#### [What is required]
Below are records with pictures; copy word for word only the lines between the line with "Comércio chinesa disse" and the line with "самых загадочных и", inclusive, and drop the pictures.

====== Data under study ======

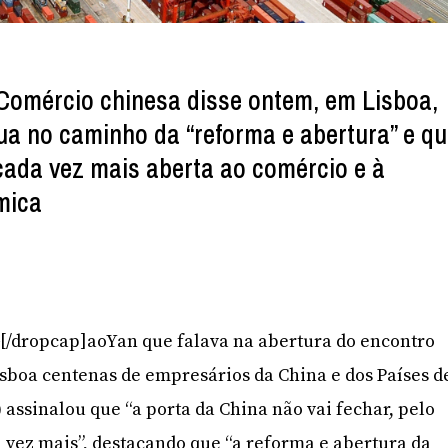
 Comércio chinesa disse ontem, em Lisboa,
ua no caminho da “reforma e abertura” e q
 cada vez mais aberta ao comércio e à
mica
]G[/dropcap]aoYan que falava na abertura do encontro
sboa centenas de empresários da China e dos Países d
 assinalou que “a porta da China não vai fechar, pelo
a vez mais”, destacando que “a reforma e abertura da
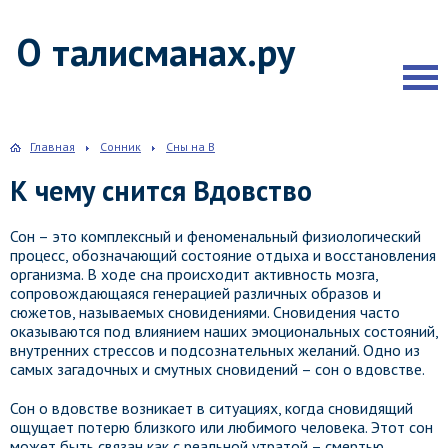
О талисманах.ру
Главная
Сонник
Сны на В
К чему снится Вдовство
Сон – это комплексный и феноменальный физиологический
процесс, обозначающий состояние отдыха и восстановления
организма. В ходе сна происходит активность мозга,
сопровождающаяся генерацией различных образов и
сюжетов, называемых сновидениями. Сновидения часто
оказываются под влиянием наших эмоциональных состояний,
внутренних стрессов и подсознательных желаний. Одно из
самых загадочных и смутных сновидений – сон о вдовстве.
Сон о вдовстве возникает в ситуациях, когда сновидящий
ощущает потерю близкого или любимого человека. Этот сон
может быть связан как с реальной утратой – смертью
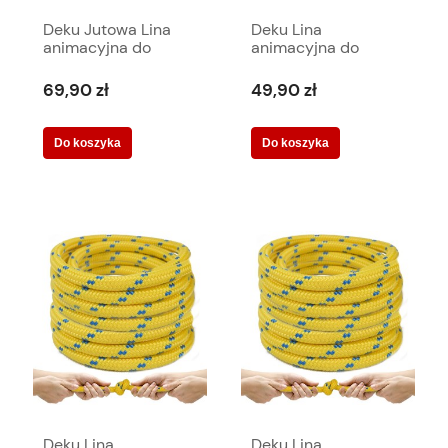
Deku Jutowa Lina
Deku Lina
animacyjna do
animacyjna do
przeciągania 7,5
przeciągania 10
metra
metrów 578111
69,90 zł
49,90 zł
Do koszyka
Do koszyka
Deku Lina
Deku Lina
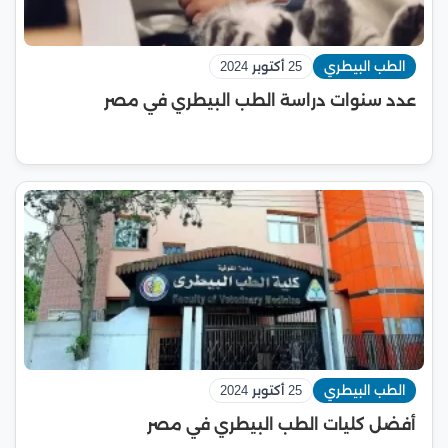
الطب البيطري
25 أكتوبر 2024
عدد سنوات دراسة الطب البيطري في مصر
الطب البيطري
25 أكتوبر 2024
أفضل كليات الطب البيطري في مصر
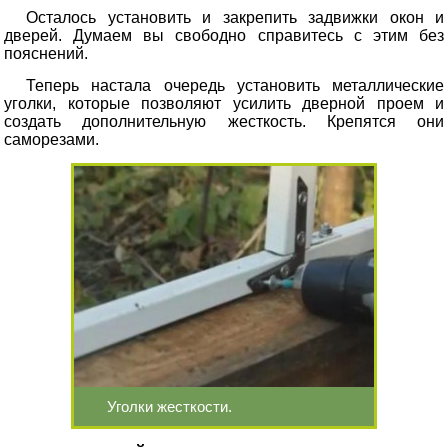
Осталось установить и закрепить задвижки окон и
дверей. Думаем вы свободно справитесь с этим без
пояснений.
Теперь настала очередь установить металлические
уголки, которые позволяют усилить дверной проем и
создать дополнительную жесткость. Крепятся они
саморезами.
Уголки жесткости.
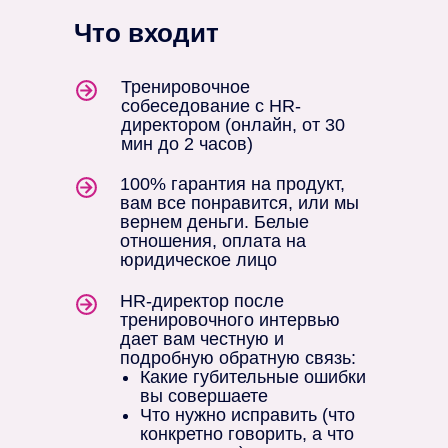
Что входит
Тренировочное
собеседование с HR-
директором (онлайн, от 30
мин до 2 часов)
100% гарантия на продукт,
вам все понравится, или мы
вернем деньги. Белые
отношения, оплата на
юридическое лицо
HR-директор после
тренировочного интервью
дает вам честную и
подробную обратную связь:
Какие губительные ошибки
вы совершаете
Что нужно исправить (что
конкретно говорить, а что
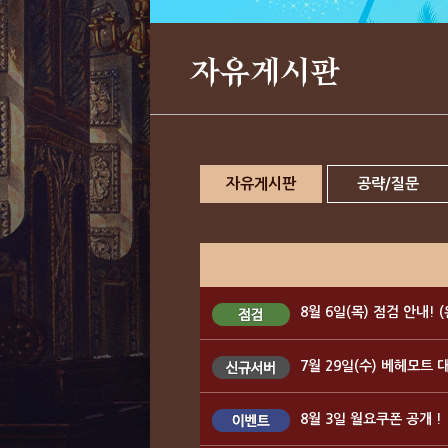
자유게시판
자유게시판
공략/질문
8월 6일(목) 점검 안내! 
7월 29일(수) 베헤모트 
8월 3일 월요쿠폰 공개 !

======
====== Data under study ======

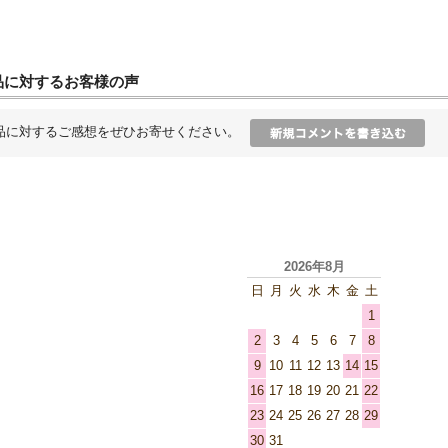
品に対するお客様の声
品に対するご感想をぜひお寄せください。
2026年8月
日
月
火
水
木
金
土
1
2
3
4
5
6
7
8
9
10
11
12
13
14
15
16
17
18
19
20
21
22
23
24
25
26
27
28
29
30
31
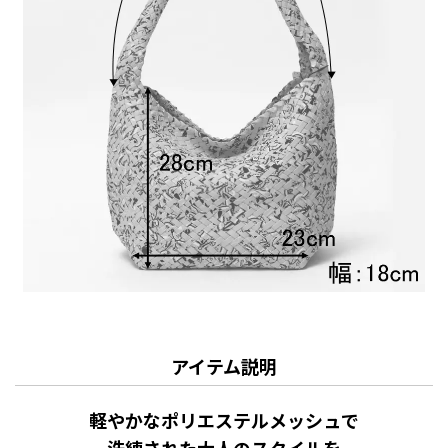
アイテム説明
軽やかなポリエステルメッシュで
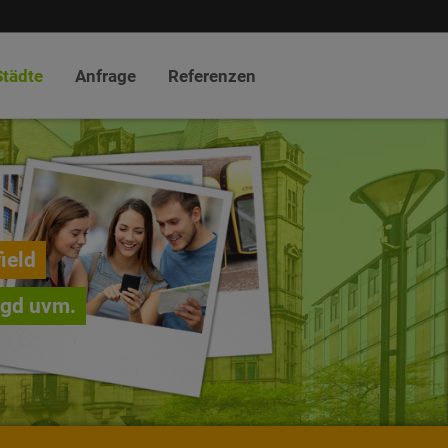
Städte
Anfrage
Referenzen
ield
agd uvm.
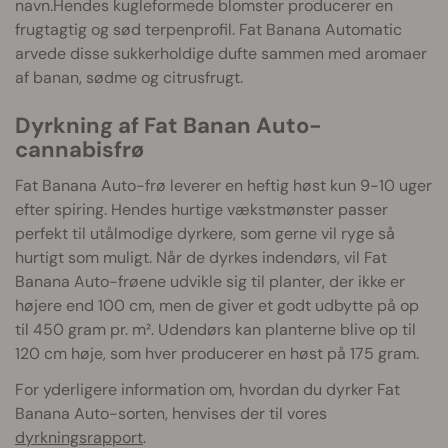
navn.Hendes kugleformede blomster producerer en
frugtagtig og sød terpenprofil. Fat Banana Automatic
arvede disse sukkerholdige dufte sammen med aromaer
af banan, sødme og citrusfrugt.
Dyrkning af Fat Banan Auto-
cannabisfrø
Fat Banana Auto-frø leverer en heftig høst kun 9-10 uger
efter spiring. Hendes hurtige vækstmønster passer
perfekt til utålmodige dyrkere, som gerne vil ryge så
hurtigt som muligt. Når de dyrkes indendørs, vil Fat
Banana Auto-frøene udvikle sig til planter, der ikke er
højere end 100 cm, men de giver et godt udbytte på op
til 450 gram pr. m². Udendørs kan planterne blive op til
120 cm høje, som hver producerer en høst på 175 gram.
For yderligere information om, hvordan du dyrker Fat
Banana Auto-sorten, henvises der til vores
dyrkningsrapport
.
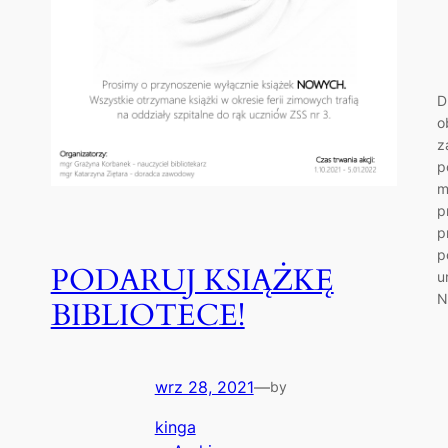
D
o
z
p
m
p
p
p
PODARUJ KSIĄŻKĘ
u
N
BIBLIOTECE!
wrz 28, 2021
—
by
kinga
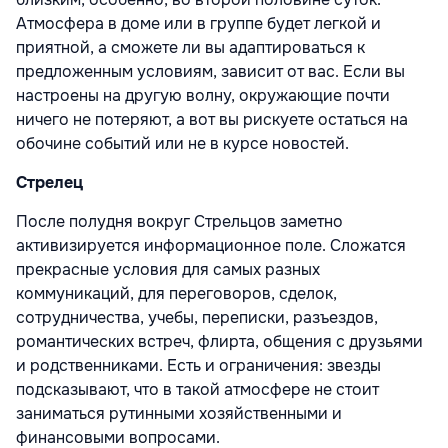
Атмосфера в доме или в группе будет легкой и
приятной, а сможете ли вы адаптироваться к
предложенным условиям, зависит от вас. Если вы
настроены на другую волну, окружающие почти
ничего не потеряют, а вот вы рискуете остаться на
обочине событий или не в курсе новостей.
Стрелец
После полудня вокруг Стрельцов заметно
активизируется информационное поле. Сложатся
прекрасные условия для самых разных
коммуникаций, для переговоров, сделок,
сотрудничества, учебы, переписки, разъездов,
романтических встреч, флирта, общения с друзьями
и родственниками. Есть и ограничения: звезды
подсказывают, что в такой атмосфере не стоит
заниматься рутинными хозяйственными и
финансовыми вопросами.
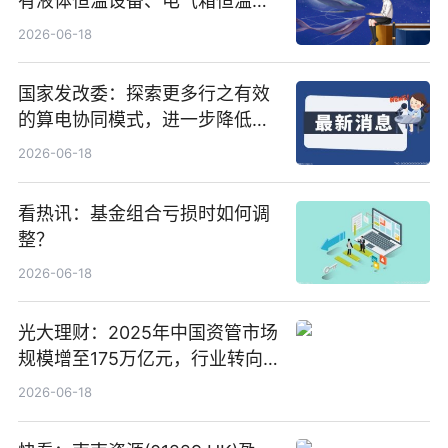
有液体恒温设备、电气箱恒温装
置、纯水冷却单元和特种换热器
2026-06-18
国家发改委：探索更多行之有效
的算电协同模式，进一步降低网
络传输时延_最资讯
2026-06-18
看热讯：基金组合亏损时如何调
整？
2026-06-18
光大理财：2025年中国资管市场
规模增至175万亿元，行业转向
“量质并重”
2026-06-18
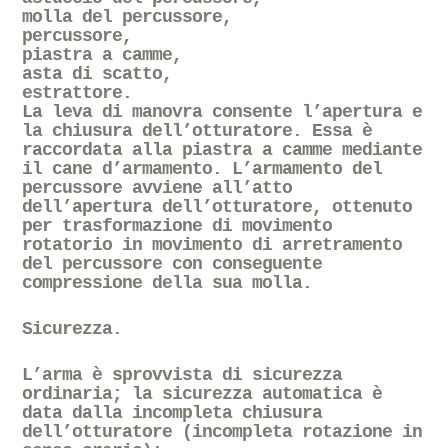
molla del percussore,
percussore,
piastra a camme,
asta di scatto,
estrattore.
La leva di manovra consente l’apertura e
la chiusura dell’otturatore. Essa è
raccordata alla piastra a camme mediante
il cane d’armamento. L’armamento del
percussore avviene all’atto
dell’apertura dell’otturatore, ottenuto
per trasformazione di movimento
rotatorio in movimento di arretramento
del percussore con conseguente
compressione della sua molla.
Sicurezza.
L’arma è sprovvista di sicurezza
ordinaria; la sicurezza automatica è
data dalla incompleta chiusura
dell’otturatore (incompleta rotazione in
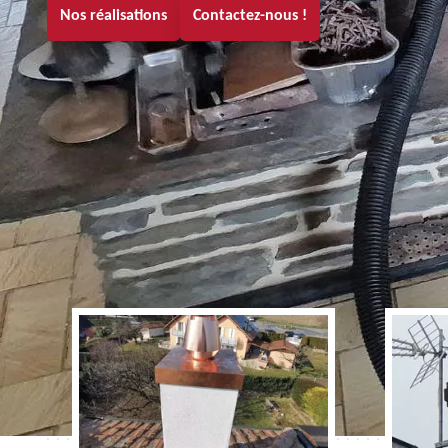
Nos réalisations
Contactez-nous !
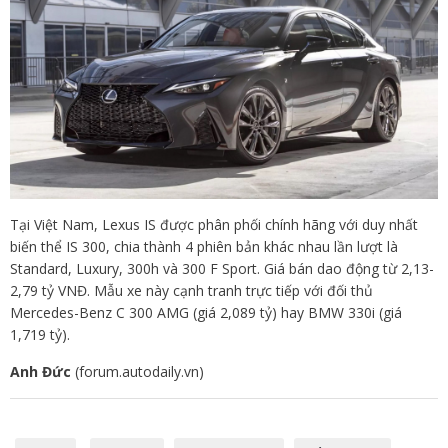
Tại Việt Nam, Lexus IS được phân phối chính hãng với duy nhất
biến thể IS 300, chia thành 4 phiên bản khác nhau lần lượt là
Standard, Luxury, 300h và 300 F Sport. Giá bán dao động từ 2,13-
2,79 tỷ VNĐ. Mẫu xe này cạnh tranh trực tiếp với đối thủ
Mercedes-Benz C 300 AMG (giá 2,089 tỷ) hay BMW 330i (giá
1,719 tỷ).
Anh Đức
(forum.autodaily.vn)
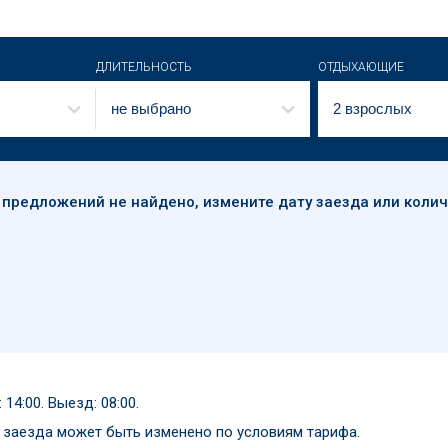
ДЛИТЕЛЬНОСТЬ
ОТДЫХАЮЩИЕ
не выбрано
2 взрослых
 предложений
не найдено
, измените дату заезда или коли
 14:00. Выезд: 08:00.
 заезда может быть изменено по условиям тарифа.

======

#### [Solution for this task]
 Comércio chinesa disse ontem, em Lisboa,
ua no caminho da “reforma e abertura” e q
 cada vez mais aberta ao comércio e à
mica
]G[/dropcap]aoYan que falava na abertura do encontro
sboa centenas de empresários da China e dos Países d
 assinalou que “a porta da China não vai fechar, pelo
a vez mais”, destacando que “a reforma e abertura da
О талисманах.ру
Главная
Сонник
Сны на В
К чему снится Вдовство
Сон – это комплексный и феноменальный физиологический
процесс, обозначающий состояние отдыха и восстановления
организма. В ходе сна происходит активность мозга,
сопровождающаяся генерацией различных образов и
сюжетов, называемых сновидениями. Сновидения часто
оказываются под влиянием наших эмоциональных состояний,
внутренних стрессов и подсознательных желаний. Одно из
самых загадочных и смутных сновидений – сон о вдовстве.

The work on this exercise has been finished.